> [TASK BRIEF]: Where a line in the data below includes the word "grid", count it. State the total and nothing more.

> [DATA SHOWN]:
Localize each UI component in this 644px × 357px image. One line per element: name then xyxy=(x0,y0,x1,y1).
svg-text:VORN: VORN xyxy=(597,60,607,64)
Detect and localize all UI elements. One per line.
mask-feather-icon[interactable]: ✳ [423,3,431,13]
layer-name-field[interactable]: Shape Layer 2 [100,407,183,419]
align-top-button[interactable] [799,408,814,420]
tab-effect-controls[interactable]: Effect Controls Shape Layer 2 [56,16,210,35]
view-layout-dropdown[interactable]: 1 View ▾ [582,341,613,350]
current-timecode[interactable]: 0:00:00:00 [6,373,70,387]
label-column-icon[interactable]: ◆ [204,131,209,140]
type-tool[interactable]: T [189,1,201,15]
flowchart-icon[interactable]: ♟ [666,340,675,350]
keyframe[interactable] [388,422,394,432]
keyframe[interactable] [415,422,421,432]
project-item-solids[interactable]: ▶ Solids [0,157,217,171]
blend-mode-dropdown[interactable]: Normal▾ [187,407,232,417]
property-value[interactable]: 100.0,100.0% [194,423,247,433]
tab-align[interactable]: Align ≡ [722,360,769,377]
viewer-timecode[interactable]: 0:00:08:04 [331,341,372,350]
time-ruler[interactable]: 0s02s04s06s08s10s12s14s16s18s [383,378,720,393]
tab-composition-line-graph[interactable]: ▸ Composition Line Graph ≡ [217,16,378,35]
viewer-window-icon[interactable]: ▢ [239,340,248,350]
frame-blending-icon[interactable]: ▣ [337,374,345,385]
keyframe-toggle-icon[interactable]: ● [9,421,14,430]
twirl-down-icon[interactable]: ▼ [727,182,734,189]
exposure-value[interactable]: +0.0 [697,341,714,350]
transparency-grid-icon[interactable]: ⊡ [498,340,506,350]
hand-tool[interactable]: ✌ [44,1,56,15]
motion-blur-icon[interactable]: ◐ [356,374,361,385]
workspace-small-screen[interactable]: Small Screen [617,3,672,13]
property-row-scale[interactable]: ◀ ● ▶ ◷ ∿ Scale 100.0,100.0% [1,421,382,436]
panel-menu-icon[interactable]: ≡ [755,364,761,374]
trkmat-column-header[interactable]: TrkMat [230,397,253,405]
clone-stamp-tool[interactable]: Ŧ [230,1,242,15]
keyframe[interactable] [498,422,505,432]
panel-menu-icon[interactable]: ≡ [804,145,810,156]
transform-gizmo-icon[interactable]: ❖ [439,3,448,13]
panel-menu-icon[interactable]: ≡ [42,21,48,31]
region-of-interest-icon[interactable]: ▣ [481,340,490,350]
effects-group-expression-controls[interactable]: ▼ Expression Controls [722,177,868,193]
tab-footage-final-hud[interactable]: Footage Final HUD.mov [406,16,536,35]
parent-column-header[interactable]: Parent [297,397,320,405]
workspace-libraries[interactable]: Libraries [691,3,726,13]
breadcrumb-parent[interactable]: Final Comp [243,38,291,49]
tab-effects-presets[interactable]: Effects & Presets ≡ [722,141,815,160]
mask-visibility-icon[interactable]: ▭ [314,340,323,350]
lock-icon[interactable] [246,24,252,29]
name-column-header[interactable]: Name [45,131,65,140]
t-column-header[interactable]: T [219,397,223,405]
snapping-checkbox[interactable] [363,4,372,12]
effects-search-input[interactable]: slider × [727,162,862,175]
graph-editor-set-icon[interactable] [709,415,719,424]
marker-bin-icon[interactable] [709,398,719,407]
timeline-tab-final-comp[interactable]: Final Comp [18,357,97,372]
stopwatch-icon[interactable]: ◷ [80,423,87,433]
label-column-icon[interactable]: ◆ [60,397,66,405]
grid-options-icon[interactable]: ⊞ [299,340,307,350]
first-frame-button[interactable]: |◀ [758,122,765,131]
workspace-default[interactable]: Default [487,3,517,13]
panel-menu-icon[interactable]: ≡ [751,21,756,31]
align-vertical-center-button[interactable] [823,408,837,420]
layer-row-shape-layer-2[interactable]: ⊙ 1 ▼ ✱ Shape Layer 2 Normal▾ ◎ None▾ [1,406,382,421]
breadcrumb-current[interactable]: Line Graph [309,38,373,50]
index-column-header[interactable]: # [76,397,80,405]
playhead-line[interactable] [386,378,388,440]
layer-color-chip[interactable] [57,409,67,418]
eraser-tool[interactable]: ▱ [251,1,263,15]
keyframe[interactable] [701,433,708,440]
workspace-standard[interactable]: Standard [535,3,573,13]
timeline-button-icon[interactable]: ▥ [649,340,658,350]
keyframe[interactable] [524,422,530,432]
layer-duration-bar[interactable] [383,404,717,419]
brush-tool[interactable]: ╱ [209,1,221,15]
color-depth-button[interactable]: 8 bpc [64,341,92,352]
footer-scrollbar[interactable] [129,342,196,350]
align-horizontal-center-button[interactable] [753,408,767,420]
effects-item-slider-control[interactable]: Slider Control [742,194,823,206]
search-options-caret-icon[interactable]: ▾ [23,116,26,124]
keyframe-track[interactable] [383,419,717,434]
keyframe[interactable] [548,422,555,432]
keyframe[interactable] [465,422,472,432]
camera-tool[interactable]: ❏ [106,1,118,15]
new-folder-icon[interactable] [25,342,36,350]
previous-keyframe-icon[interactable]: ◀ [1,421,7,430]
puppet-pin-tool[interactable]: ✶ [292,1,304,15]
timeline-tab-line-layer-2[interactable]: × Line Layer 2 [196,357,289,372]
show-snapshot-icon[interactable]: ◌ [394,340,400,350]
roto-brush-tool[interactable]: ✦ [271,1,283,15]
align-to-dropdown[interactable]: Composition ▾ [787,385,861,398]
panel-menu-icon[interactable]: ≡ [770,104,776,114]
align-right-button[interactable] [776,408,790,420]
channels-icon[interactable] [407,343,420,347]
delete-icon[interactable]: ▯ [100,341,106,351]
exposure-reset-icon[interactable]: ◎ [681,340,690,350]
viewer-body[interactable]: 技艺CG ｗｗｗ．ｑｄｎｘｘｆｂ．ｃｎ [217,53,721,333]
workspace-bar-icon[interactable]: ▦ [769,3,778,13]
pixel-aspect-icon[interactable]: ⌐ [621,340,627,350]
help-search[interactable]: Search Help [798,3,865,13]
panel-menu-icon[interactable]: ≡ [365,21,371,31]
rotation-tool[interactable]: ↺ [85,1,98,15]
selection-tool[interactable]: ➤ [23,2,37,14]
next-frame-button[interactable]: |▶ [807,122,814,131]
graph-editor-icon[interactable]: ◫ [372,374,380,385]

> [SOLVED EXERCISE]: 2